Phuong Ngo Pitkänen
26 Nov 2025
The construction industry stands on the front lines of the climate transition. According to the International Energy Agency (IEA, 2023), the built environment accounts for nearly 40% of global CO₂ emissions, with roughly half embodied in the materials and processes that form our physical world.
For decades, the industry has focused on operational efficiency: energy use; insulation; and renewable systems; but embodied carbon now represents the next frontier. Every tonne of cement and rebar carries a carbon cost before the project even opens its doors.
As a company dedicated to delivering low-carbon infrastructure, we see this shift not only as a responsibility but as an opportunity to build smarter, faster, and greener using data and automation.
Yet, despite clear intent and growing regulation, a critical problem persists: the carbon accountability gap. The industry can estimate embodied carbon, but it cannot consistently verify it. That is where traceability, automation and digital twins come in.
1. Carbon accountability gap
Carbon accountability refers to the process of tracking and reporting a company’s greenhouse gas (GHG) emissions to measure its climate impact and take responsibility for reducing them. This is achieved through a systematic process called carbon accounting, which quantifies emissions from direct and indirect activities, converts them to a standard measurement called carbon dioxide equivalent (CO2e), and then allows for the creation of reduction targets and the tracking of progress. The goal is to provide transparency and inform strategies for mitigation.
Embodied carbon is calculated using lifecycle assessment (LCA) standards such as EN 15978 and ISO 14067, supported by Environmental Product Declarations (EPDs). While these standards have advanced the conversation, they rely on averaged and often outdated data.

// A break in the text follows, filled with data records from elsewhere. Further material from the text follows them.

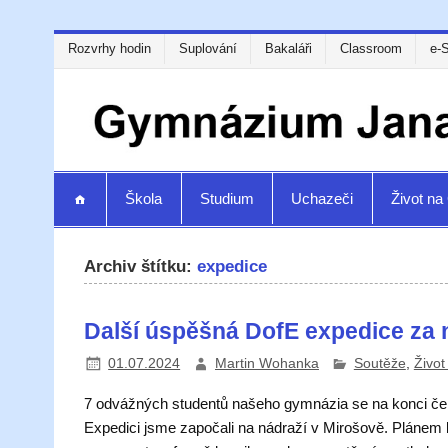
Rozvrhy hodin
Suplování
Bakaláři
Classroom
e-
Škola
Studium
Uchazeči
Život n
Archiv štítku:
expedice
Další úspěšná DofE expedice za 
01.07.2024
Martin Wohanka
Soutěže
,
Život
7 odvážných studentů našeho gymnázia se na konci červ
Expedici jsme započali na nádraží v Mirošově. Plánem b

A “low-carbon concrete” mix, for example, may carry a published emission factor, but the actual batch delivered to a site might have a very different footprint depending on cement source, additives, curing time, and logistics. Without a method to trace and verify that variance, sustainability reporting becomes a matter of estimation. A 2023 report by the UK Green Building Council (UKGBC) highlights that significant variation in embodied carbon assessments arises primarily from differences in data quality, modelling scope, input assumptions, and reporting practices.
Robotic and automated construction, however, introduce a new possibility: every movement, material, and process can be measured, timestamped, and verified.
2. Traceability through automation
Each 3D-printed or robotically fabricated element carries a digital identity, in which a unique, verifiable record is linked to its source materials, production process, and embodied carbon profile. This data is automatically collected from sensors, mix systems, and machine logs in real time, forming a digital passport for every component.
This allows project managers and procurement teams to:
- Confirm that delivered materials meet verified low-carbon specifications.
- Track the carbon footprint of each component from factory to site.
- Automatically update project carbon models with real, not estimated, data.
For contractors, this traceability means that carbon performance can be validated as rigorously as cost and schedule. For clients, it provides defensible evidence of genuine embodied carbon savings, not assumptions or proxies.
3. Digital Twins for verification
Digital twins can bridge the gap between design models and real-world performance, creating a live feedback loop that continuously refines both.
Each structure is paired with a digital twin that mirrors the physical build in real time. The twin integrates verified data from the robots, materials, and sensors, forming a dynamic carbon ledger.
This system enables:
- Real-time embodied carbon tracking during production and installation.
- Automated reporting aligned with EN 15978 and whole-life carbon frameworks.
- Scenario testing to optimise material selection and print strategy for minimum emissions.
Digital twins are not only visualisation tools but can be used for verification of carbon accountability.
Building infrastructure with full embodied carbon accountability
Robotic construction and 3D printing not only reduce waste and material use; they generate the granular data that makes embodied carbon truly accountable. Combined with standardised data protocols and digital twins, this creates a new infrastructure for verifiable decarbonisation.
Improving carbon accountability across construction supply chains requires coordinated effort, reliable data, and practical tools that fit into existing workflows. Automation, traceability, and digital twins offer a way to achieve this without adding complexity or burden to project teams.